TASK OBJECTIVE
From the entries below, reproduce exactly the line containing "es you take, accidents happen. When", the line containing "o ensure your staff is prepared to document", and every line in between, with nothing added.

RECORDS
BEGIN
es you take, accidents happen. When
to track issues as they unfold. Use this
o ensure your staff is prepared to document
END
BEGIN
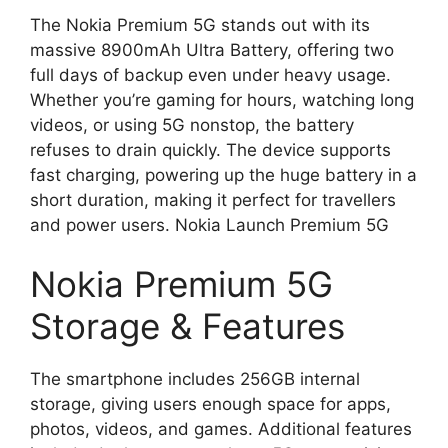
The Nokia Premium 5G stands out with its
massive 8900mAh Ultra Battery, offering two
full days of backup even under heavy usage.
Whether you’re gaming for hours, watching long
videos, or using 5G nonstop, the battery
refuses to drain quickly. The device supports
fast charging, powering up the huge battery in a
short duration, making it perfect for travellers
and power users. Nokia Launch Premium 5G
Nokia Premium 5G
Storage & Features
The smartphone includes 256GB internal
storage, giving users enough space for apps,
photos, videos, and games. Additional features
END
BEGIN
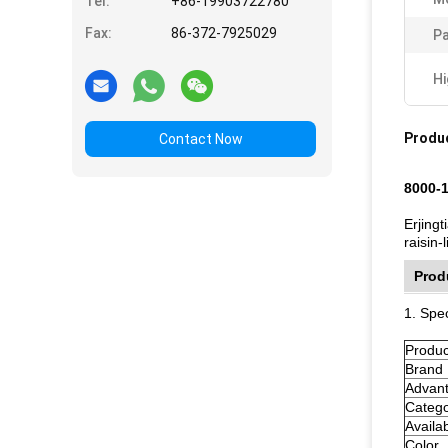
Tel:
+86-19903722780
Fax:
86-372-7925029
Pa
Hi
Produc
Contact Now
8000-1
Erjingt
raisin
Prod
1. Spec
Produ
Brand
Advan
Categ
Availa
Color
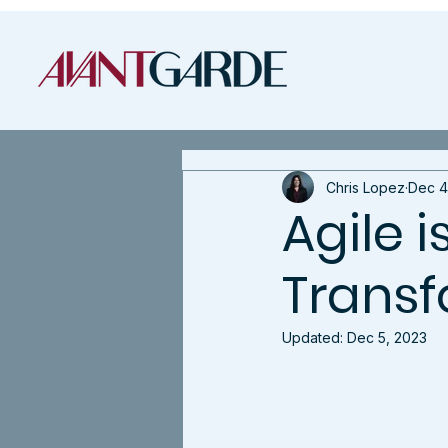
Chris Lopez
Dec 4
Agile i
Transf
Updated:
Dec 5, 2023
END
PROBLEM SOLUTION
es you take, accidents happen. When
to track issues as they unfold. Use this
o ensure your staff is prepared to document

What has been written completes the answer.